Is Your Compensation Plan Stark Compliant?

With all the emphasis on scrutinizing “fair market value” for employed physicians by health care systems, private practice physicians may be tempted to overlook the fact that their own compensation plans need to be reviewed for compliance. A recent Settlement Agreement reached by the government with a private practice cardiology group is a good reminder that all practices need to review their compensation arrangements.

In August of 2014, the U.S. Department of Justice and the Office of Inspector General entered into a Settlement Agreement with a cardiology group, Cardiovascular Specialists d/b/a New York Health Center. This dispute concerned the Practice’s compensation plan that based compensation, in part, on the “value” of referrals for diagnostic cardiac testing which was not “personally performed.” Particularly noteworthy is that although the requirements for eligibility to be a “group practice”, and the restrictions and safe harbors regarding payment for revenue generated for designated health services (“DHS”)[1] in group practices have been in existence since 1989, there had been no enforcement activity. That has changed.

Are You a “Group Practice”?

In order for physicians to be able to provide DHS to patients who are billed pursuant to Medicare and other federal health care payors, practices must be organized as a “Group Practice.” Essentially, this means the following requirements must be met:

  1. The “Group” must be a single legal entity and must have at least 2 members.
  2. Each physician member must furnish substantially the full range of services provided by that physician through the Group Practice.
  3. Substantially all of the services must be billed under the name of the Group Practice, using its billing number.
  4. The overhead expenses and income distribution for the Group Practice must be fixed in advance.
  5. Members of the Group Practice must provide no less than 75% of the physician-patient encounters of the Group Practice.
  6. No physician can receive compensation based on the value or volume of DHS except pursuant to productivity or profit sharing arrangements consistent with the regulations.

Any physician may be compensated based on payment for personally performed services and services “incident to” those services. However, once a physician is providing professional services through a “Group Practice”, the Group Practice can also provide in-office DHS services and distribute income through certain “indirect” methods to the extent that the Group Practice either adopts a “safe harbor” or otherwise can demonstrate a method that is “reasonable, objectively verifiable, and indirectly related to referral of DHS.

Distribution of Overall Profits

Compensation using an overall profits method involves the distribution of a pool of Group Practice DHS revenue. There is flexibility here because the Group Practice can create either a Group Pool using all DHS or separate pools (or PODS) comprised of 5 or more physicians in each POD. This allows a great deal of flexibility to create separate PODS, such as using divisions, separate geographic sites, or any other combination of at least 5 physicians.

The safe harbors for distribution from these pools are:

  1. Distribution per capita;
  2. Distribution for DHS is based on the same distribution methodology the Group uses for services that are not DHS;, or
  3. Revenues derived from designated health service (DHS) referrals which constituted less than 5% of the Group Practice’s total revenues, and the allocated portion of those revenues to each physician in the Group Practice constitutes 5% or less of his/her total compensation from the Group (rarely used).

Productivity-Based Methods

A compensation system can, in the alternative, include a productivity bonus which can involve all revenue or revenue derived solely from DHS. As in the distribution of profits, there are 3 safe harbors:

  1. The bonus formula is based on the physician’s total practice encounters or wRVUs, or
  2. The bonus formula is based on the allocation of the physician’s compensation attributable to services that are not DHS, or
  3. Revenues derived from DHS are less than 5% of the Group Practice’s total revenues, and the allocated portion of those revenues to each physician in the Group Practice constitutes 5% or less of his/her total compensation from the Group Practice (rarely applicable).
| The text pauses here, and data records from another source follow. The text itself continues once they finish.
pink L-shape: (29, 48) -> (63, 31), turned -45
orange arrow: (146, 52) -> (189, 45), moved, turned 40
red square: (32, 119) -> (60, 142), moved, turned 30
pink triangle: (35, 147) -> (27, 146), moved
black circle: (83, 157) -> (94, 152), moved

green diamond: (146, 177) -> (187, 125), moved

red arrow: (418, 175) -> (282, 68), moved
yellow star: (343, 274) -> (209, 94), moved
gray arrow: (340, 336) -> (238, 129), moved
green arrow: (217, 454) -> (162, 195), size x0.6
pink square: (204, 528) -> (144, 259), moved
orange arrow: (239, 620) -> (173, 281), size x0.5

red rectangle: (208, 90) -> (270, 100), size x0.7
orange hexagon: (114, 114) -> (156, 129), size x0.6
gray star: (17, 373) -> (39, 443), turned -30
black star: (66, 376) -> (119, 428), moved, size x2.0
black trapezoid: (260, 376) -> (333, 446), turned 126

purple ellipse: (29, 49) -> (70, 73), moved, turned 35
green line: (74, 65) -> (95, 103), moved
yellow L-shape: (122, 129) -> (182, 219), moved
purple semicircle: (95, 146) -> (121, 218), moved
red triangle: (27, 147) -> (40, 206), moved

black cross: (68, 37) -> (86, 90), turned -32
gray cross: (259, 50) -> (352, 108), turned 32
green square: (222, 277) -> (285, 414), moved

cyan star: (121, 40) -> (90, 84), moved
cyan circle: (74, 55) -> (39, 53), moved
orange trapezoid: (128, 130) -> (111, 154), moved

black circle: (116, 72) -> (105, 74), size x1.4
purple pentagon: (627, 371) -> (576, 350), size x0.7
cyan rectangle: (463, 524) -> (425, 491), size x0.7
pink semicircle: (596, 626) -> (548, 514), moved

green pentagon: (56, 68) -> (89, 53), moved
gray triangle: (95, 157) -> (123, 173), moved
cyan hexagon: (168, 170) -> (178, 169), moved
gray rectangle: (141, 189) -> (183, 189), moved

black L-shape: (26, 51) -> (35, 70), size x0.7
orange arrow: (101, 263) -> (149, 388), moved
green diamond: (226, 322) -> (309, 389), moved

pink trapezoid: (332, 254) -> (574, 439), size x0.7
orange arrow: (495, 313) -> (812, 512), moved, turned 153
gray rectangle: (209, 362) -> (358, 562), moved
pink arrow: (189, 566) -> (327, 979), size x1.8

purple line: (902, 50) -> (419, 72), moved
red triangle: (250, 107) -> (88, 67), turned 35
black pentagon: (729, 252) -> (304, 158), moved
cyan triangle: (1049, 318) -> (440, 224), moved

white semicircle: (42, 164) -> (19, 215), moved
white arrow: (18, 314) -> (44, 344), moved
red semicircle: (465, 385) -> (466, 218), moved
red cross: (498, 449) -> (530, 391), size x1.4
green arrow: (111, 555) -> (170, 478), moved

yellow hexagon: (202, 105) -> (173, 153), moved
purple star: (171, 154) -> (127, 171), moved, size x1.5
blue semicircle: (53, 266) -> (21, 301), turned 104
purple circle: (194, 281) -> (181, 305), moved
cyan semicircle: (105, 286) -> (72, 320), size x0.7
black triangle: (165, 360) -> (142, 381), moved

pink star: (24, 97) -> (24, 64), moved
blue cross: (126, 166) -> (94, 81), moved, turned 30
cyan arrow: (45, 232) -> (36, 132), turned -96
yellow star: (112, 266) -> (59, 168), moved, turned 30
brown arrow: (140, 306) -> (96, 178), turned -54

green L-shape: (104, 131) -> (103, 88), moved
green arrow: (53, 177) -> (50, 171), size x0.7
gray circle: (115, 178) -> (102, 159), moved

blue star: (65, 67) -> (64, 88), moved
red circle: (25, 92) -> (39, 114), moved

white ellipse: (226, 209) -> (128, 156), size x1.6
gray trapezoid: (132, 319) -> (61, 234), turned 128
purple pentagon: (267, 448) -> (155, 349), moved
This short summary is meant to sensitize Group Practices to the need to identify: 1, whether the practice meets the definition of a Group Practice, and 2, whether the distribution of DHS revenue through the Group Practice’s compensation plan meets regulatory requirements. Compliance can be reach most easily through a “safe harbor”. There is no one way that this needs to be accomplished and larger Group Practices have a great deal of flexibility in designing pools or PODS that reflect the diverse group of physicians, geographic locations, and even the productivity of its members.

[1] Designated Health Services (“DHS”) include the following services: (i) clinical lab services; (ii) physical therapy, occupational therapy and outpatient speech and language pathology services; (iii) radiology and imaging services; (iv) radiation therapy services and supplies; (v) DME and supplies; (vi) parenteral and enteral nutrients, equipment and supplies; (vii) prosthetics, orthotics and prosthetic devices; (viii) home health services and supplies; (ix) outpatient prescription drugs; and (x) inpatient and outpatient hospital services.